WORK ORDER => Return the data below unchanged. Drop any pictures.

DATA FOR REVIEW =>
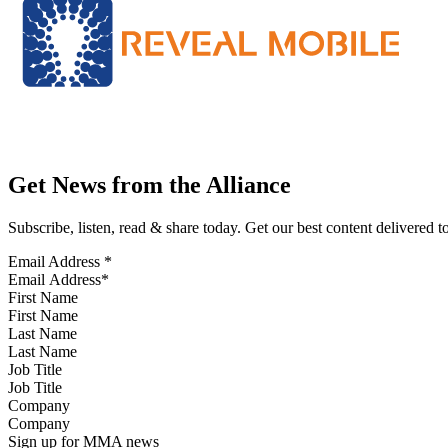
Get News from the Alliance
Subscribe, listen, read & share today. Get our best content delivered 
Email Address
*
First Name
Last Name
Job Title
Company
Sign up for MMA news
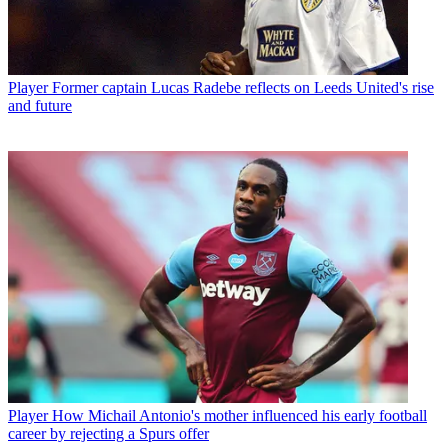
Player
Former captain Lucas Radebe reflects on Leeds United's rise
and future
Player
How Michail Antonio's mother influenced his early football
career by rejecting a Spurs offer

THE COMPLETED TASK =>
Get News from the Alliance
Subscribe, listen, read & share today. Get our best content delivered 
Email Address
*
First Name
Last Name
Job Title
Company
Sign up for MMA news
Player
Former captain Lucas Radebe reflects on Leeds United's rise
and future
Player
How Michail Antonio's mother influenced his early football
career by rejecting a Spurs offer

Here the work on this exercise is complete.